I'm not up on all the different lights (had a Glock light on a G21 once and it worked great) but everybody raves 'bout the Surefire (#??). Those little lights sure brighten up the night, I was amazed. Just my uninformed $.02.  C'mon guys, somebody is bound to know something about these lights!


----------



## glock27bill (Dec 29, 2007)

I put a LaserMax in my Glock.

I like the fact that it's an internal laser, no holster worries.

Real easy to do, the slide release is the on/off switch.

Highly accurate, too. No adjustments required.


----------



## JeffWard (Aug 24, 2007)

http://www.talonarms.com/talonarms/...id=544&zenid=7938312177783a5daa9ee5e355088d76

What I've been looking at for my drawer gun.


----------



## Capt. Mike (Dec 31, 2007)

I use Streamlight TLR2, it works great on my XDs. I also use it on my AR in front of the foreward vertical grip.


----------



## Rustycompass (Jun 25, 2006)

*streamlight*



Capt. Mike said:


> I use Streamlight TLR2, it works great on my XDs...
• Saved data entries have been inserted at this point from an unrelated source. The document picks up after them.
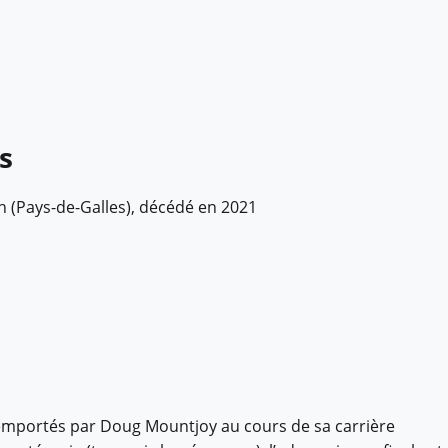
s
th (Pays-de-Galles), décédé en 2021
 remportés par Doug Mountjoy au cours de sa carrière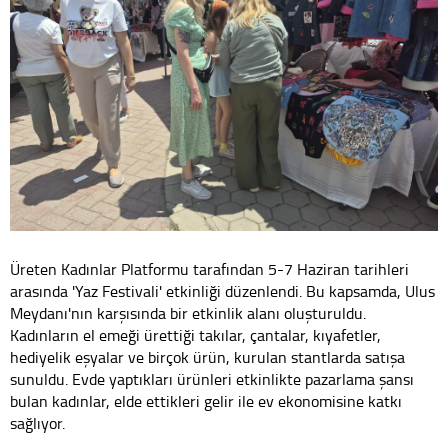
Üreten Kadınlar Platformu tarafından 5-7 Haziran tarihleri
arasında 'Yaz Festivali' etkinliği düzenlendi. Bu kapsamda, Ulus
Meydanı'nın karşısında bir etkinlik alanı oluşturuldu.
Kadınların el emeği ürettiği takılar, çantalar, kıyafetler,
hediyelik eşyalar ve birçok ürün, kurulan stantlarda satışa
sunuldu. Evde yaptıkları ürünleri etkinlikte pazarlama şansı
bulan kadınlar, elde ettikleri gelir ile ev ekonomisine katkı
sağlıyor.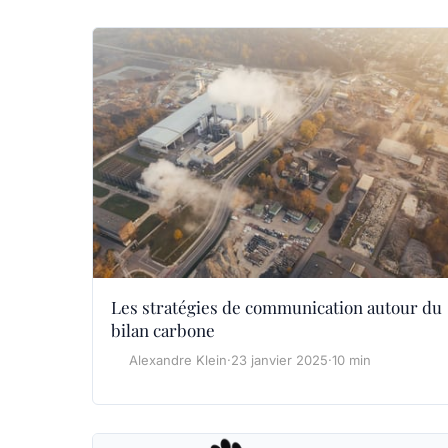
Les stratégies de communication autour du
bilan carbone
Alexandre Klein
·
23 janvier 2025
·
10 min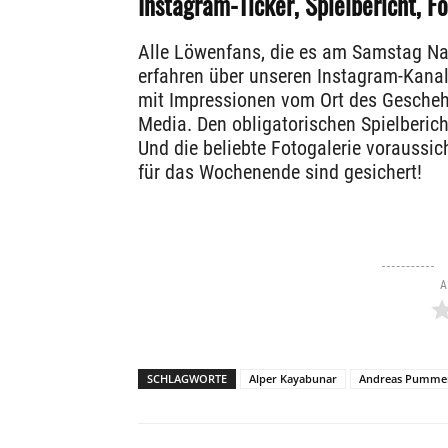
Instagram-Ticker, Spielbericht, Fo
Alle Löwenfans, die es am Samstag Na
erfahren über unseren Instagram-Kanal
mit Impressionen vom Ort des Geschehen
Media. Den obligatorischen Spielbericht 
Und die beliebte Fotogalerie voraussic
für das Wochenende sind gesichert!
A
SCHLAGWORTE
Alper Kayabunar
Andreas Pumme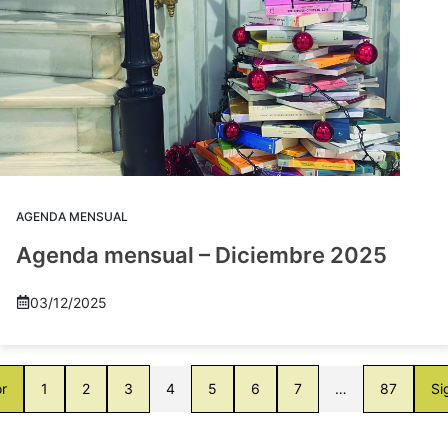
AGENDA MENSUAL
Agenda mensual – Diciembre 2025
03/12/2025
or
1
2
3
4
5
6
7
…
87
Si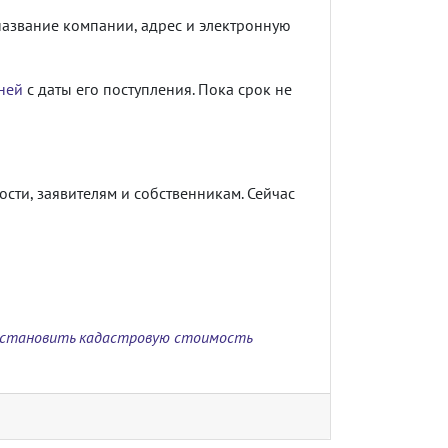
название компании, адрес и электронную
ней
с даты его поступления. Пока срок не
ости, заявителям и собственникам. Сейчас
установить кадастровую стоимость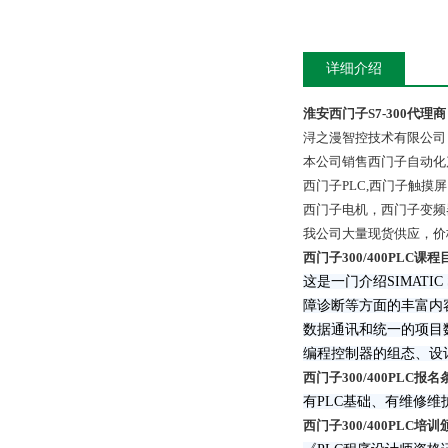
详细介绍
淮安西门子S7-300代理商
浔之漫智控技术有限公司
本公司销售西门子自动化
西门子PLC,西门子触
西门子电机，西门子变频
我公司大量现货供应，价
西门子300/400PLC课程
这是一门介绍SIMATI
障诊断等方面的丰富内容
数据通讯和统一的项目
编程控制器的组态、设
西门子300/400PLC报名
有PLC基础、有维修维护
西门子300/400PLC培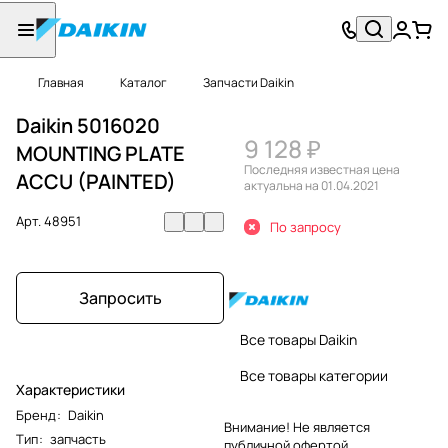
Главная
Каталог
Запчасти Daikin
Daikin 5016020
9 128 ₽
MOUNTING PLATE
Последняя известная цена
ACCU (PAINTED)
актуальна на 01.04.2021
Арт.
48951
По запросу
Запросить
Все товары Daikin
Все товары категории
Характеристики
Бренд
:
Daikin
Внимание! Не является
Тип
:
запчасть
публичной офертой.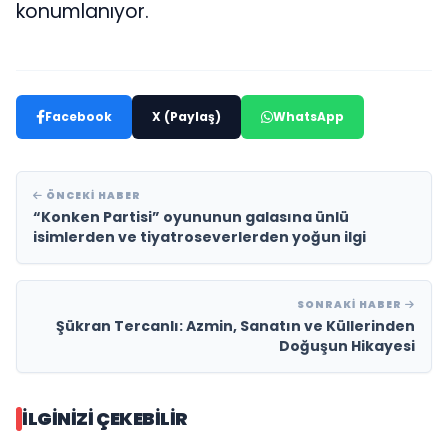
konumlanıyor.
Facebook
X (Paylaş)
WhatsApp
ÖNCEKI HABER
“Konken Partisi” oyununun galasına ünlü
isimlerden ve tiyatroseverlerden yoğun ilgi
SONRAKI HABER
Şükran Tercanlı: Azmin, Sanatın ve Küllerinden
Doğuşun Hikayesi
İLGINIZI ÇEKEBILIR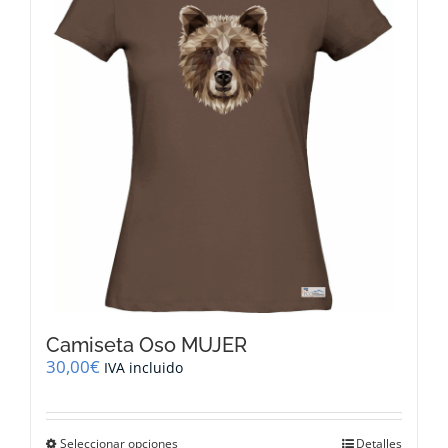
opciones
se
pueden
elegir
en
la
página
de
producto
Camiseta Oso MUJER
30,00
€
IVA incluido
Este
Seleccionar opciones
Detalles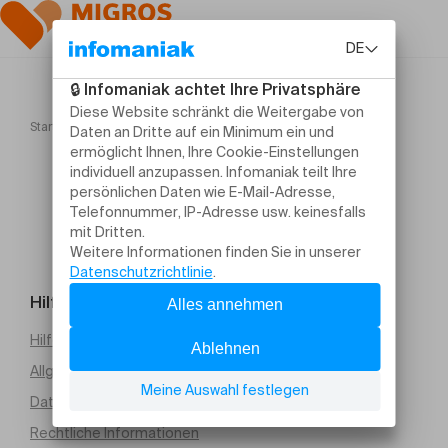
Startseite
Jazz on the Water #3 Tribute to Miles Davis
Hilfe und Kontakt
Hilfe erforderlich
Allgemeine Verkaufsbedingungen (PDF)
Datenschutz
Rechtliche Informationen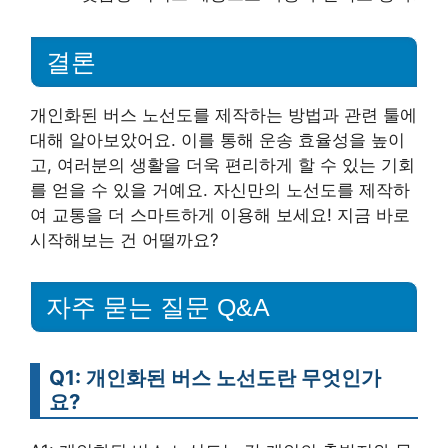
결론
개인화된 버스 노선도를 제작하는 방법과 관련 툴에
대해 알아보았어요. 이를 통해 운송 효율성을 높이
고, 여러분의 생활을 더욱 편리하게 할 수 있는 기회
를 얻을 수 있을 거예요. 자신만의 노선도를 제작하
여 교통을 더 스마트하게 이용해 보세요! 지금 바로
시작해보는 건 어떨까요?
자주 묻는 질문 Q&A
Q1: 개인화된 버스 노선도란 무엇인가
요?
~ what he said, except I have the TLR1 which doesn't have the laser ... but still a good light for the $$$.


----------



## john doe. (Aug 26, 2006)

I'm researching this too. I want a bright light with at least 80 lumens so that it blinds (figuratively speaking) whom or what ever. I'm think about animals too since I live in bear and lion country. I'd love to find one that has a strobe setting to further confuse whom or whatever.


----------



## crazz (Jan 21, 2008)

The best lights I have found for my XD are..
Streamlight TLR-1 (best bang for the buck)
Surefire X300 (brighter and very nice quality but much more pricey)


----------